1958: Fourth New School Helps District Keep Pace

  • Being right isn’t always what it’s cracked up to be.

    That had to be what school planners were thinking more than six decades ago as they watched Rush-Henrietta’s student population soar beyond all expectations. In 1956, the fledgling district was projected to grow by 1960 from 1,800 students to more than 3,000.

    Just three years later, an incredible 3,400 students were walking our halls. Fortunately, a fourth new school was in the works. Following a March 25, 1958, vote, the land required for the desperately needed building was purchased for $90,000 two months later. The 50-acre plot, which was located on Pinnacle Road, had belonged to Mr. and Mrs. William Gill. Work began on creating Winslow Elementary School, which was designed for 675 students in grades K-6.
    The new school, which cost $1.2 million, was dedicated February 7, 1960, in honor of Dr.
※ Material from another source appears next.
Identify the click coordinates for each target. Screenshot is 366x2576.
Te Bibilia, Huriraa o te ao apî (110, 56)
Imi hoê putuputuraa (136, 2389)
Floyd Winslow. A teacher and headmaster in Henrietta long before centralization from 1900 to 1902, Winslow changed career fields and graduated from Cornell University Medical School in 1906. The World War I U.S. Army medic later became a physician and county coroner. Winslow, who was president of the New York State Medical Society, was well-known throughout the region. His family farm was near the corner of East Henrietta and Goodburlet roads.

    Construction on the new school began in 1958, the same year Dr. Winslow died. The building was dedicated during a ceremony held February 7, 1960. As part of the festivities, Winslow’s granddaughter, Sally Winslow, and fellow fifth-grader, Alan Plutzik, helped to fill a time capsule placed behind the cornerstone. Despite the chilly weather conditions, 500 people attended the special event to celebrate the community’s newest building.

    Monroe County Judge Clarence J. Henry, a friend of Winslow’s, extolled his virtues during the gathering. “It is truly fitting that this school was named in memory of Dr. Winslow,” Judge Henry said, according to a first-hand account from the Democrat and Chronicle. “He was a dedicated man of the highest integrity and loyalty.”

    In a February 19, 1958, story written about Winslow’s death, the newspaper described him as “one of the city’s most colorful and best known figures in medicine.”